Excessive / incorrect usage of dynamic variables is the second biggest performance killer in C++ programs. Dynamic variables created when new is called, either directly or indirectly when a STL container, smart pointer is created, entails a huge cost. A single call to the memory manager will translate to thousands of low level instructions.
Hence we should take care to not create dynamically allocated variables excessively in big loops or frequently called functions.
Why is dynamic memory allocation such a costly affair ?
When a call to new is made, the request for a new memory of the requested size is forwarded to the memory manager. The process of finding a free block will require the memory manager to traverse the free memory blocks in heap to find the size you are looking for. If the block of the required size is already available with it, the block is simply returned. If memory manager has a bigger block, the memory is split. The memory manager tries to merge the remaining of the split block with adjacent free blocks before returning with the requested block.
But when the memory manager does not have a free block of requested or bigger size, the call to new becomes even more expensive because the memory manager then requests for more free memory from the system / OS. This call to the kernel is very very expensive, and moreover the memory returned by the kernel might not be in physical RAM, let alone the cache. So accessing dyanamically allocated memory variables for the first time can be slow. The first access brings the requested free memory from RAM to cache. But subsequent accesses should be relatively fast.
In a multi-threaded environment, where multiple threads are requesting for free memory, the call to memory manager becomes even more slower because there is only a single memory manager. So calls to memory manager is serialized to make it thread safe, and hence becomes a point of contention.
Now for the second part i.e freeing the dynamic variables. When a call to free is made, the memory manager tries to free the memory. It throws an error, when attempt is made to free memory which is not actually present ( happens in scenarios like double free etc). But when the free request is valid, the block is freed and is attempted to be merged with adjacent free blocks.
Calling free in a multi-threaded environment runs into the same issues as that of calling new in multi-threaded environment
Steps to optimize the dynamic memory usage
Here are a few steps how we can better use our heap memory -
1. Reduce usage of dynamically allocated variables - Not all objects need to be created on the heap. There are many instances where we can instead create the objects on stack or static memory area.
2. Use better data structures - Many STL containers like std::vector, std::deque use free memory. We can use statically allocated structures like std::array, an array implementation of linked list and trees, wherever they are sufficient for the required use case.
3. shared_ptr usage - For the creation of shared_ptr, prefer using the convenience function std::make_shared instead of using new. When make_shared is called, a single allocation call is made with the request size being equal to the size of object plus the size of control block. When new is called, there are two separate calls to the memory manager, one for the object itself and the second call for control block.
4. Do not use shared_ptr when not required - Prefer using unique_ptr when ownership is not shared.
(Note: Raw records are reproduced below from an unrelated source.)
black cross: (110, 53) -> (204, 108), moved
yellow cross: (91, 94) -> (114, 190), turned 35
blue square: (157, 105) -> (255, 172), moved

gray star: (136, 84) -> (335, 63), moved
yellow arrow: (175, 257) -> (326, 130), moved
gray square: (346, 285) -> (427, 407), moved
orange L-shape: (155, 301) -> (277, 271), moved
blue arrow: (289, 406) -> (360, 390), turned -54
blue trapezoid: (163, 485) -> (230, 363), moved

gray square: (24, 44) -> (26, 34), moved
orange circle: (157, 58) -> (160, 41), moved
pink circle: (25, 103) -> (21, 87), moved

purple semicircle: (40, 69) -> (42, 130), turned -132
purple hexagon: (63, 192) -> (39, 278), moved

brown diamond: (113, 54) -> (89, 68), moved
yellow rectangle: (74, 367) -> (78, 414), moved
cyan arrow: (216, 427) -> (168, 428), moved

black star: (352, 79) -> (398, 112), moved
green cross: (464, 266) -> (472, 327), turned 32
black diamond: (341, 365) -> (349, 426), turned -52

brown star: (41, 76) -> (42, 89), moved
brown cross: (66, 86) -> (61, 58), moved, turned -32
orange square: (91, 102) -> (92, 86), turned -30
This is because unique_ptr is faster and lighter.
5. Prevent multiple allocations when using STL - Illustrating with an example, when a vector is first created without initializing it, like this -
std::vector<int> vc;
vc is created with a capacity of 0. When we make the first push, a new memory location of a certain size, let's say 2, is allocated( actually the initial size depends on compiler and machine). As we progress in the program and we keep pushing elements into the vector, there comes a point where we reach our capacity i.e vector's size becomes equal to vector's capacity. At the next push operation on this vector, a new call is made to the memory manager with the request size of current_capacity * 2 (this factor of 2 is actually not fixed but differs from implementation to implementation), thus increasing it's capacity. In the next step, the elements are copied from the old heap location to the new heap location. And the new element is then appended. In the final step, the old heap space is de-allocated i.e freed. As more elements are pushed, there might be more allocations and de-allocations. Hence we now end up with additional calls to memory manager which we intend to avoid, wherever we can.
If the size of the vector can be ascertained in the program, we can write something like this
In this example, since we are able to pre-determine the size of the vector, memory allocation (in line 4), and deallocation(when vc is destroyed) happens only once.
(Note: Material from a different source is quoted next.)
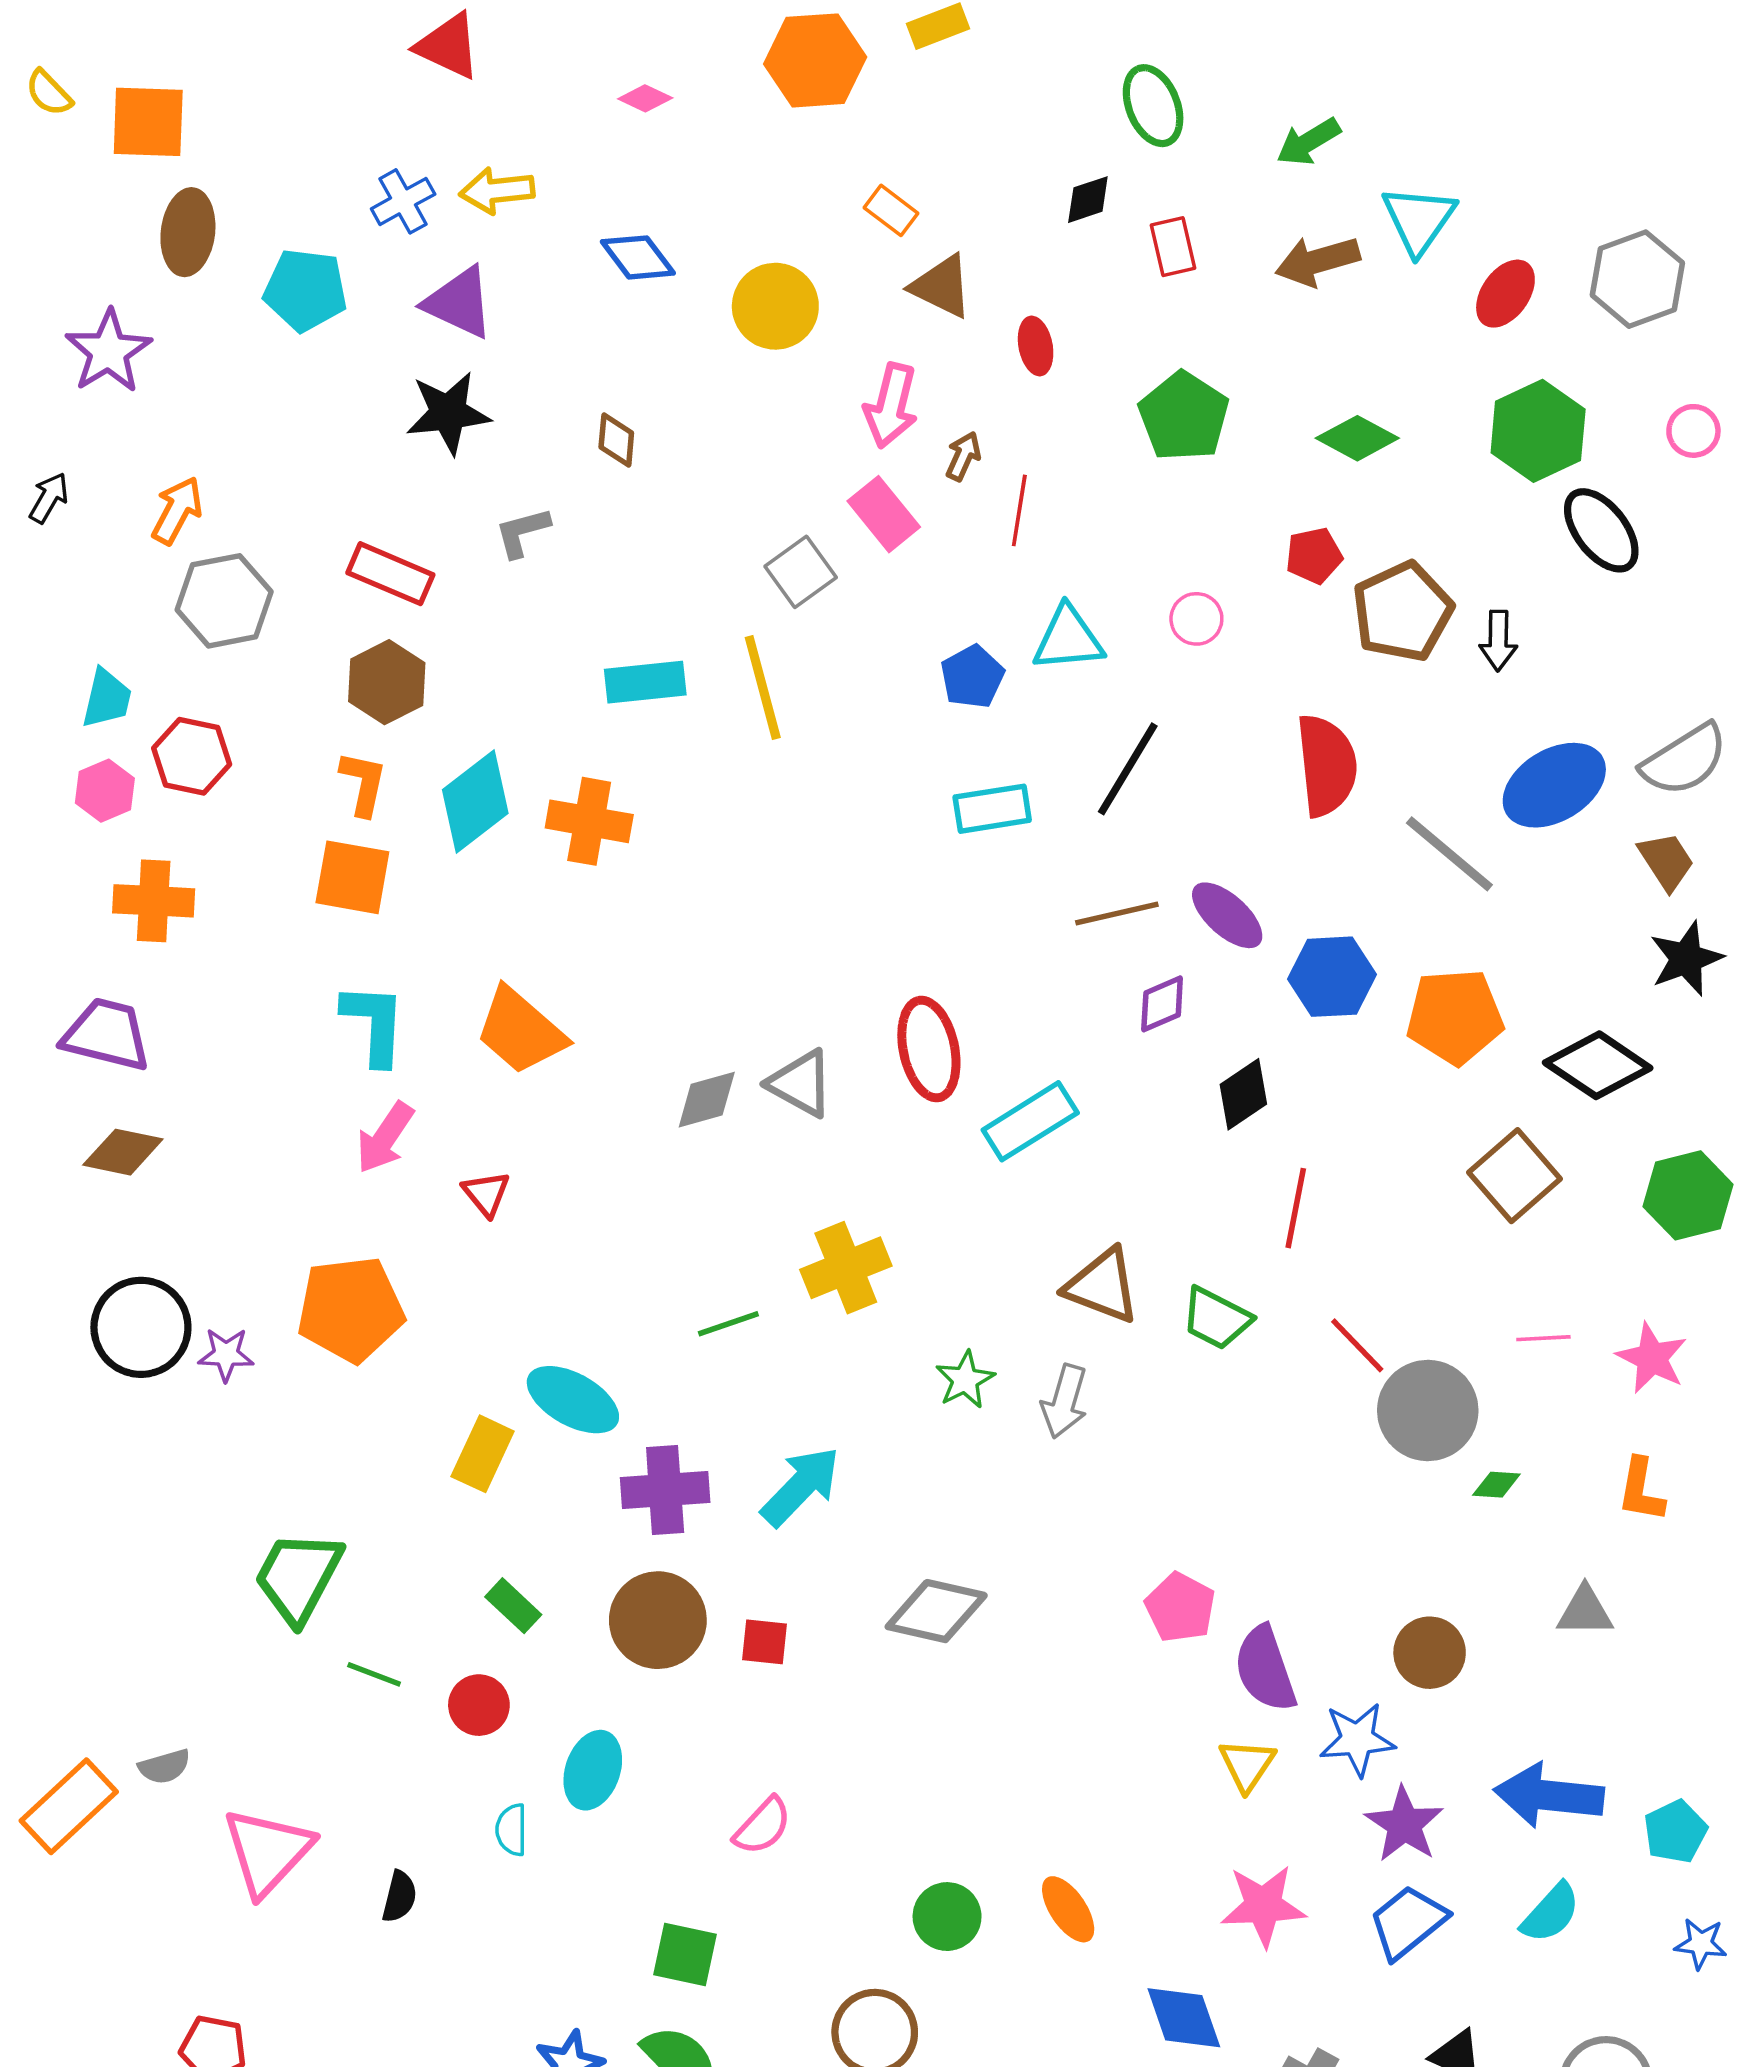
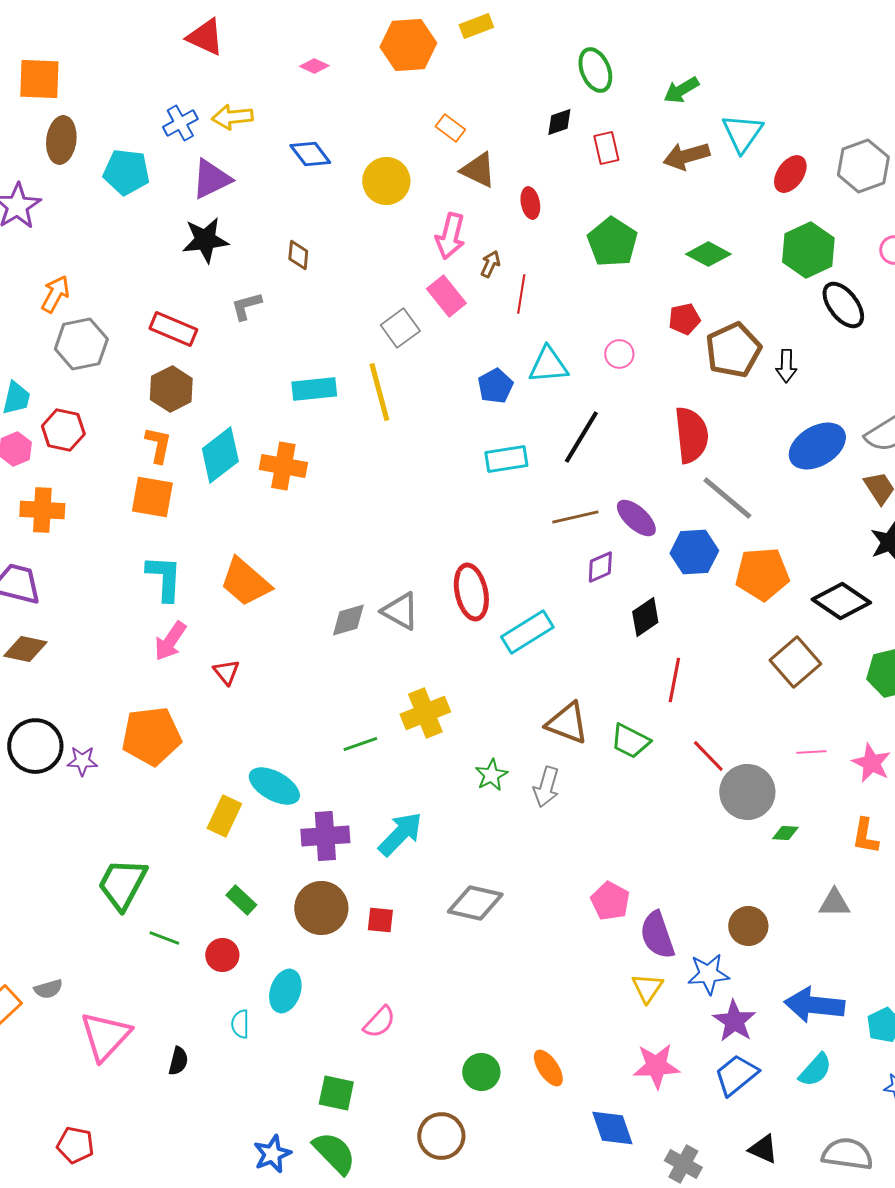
purple triangle: (459, 303) -> (211, 179), turned -51
gray line: (1449, 854) -> (727, 498), moved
All STL containers like std::map, std::deque etc has the reserve API, which should be used whenever we are able to predict the size of the container in advance.
6. Avoid creating dynamically stored variables in loops.
7. If an object's lifetime is bound to container, use emplace instead of push/insert. Click here to read more.
8. Prefer move instead of copy - Implement move operations in your classes and use it. It's significantly faster than copy.
If you want to learn more about subtleties of dynamic memory and it's right usage, I highly recommend checking out Optimized C++ by Kurt Guntheroth.
Hence we should take care to not create dynamically allocated variables excessively in big loops or frequently called functions.
Why is dynamic memory allocation such a costly affair ?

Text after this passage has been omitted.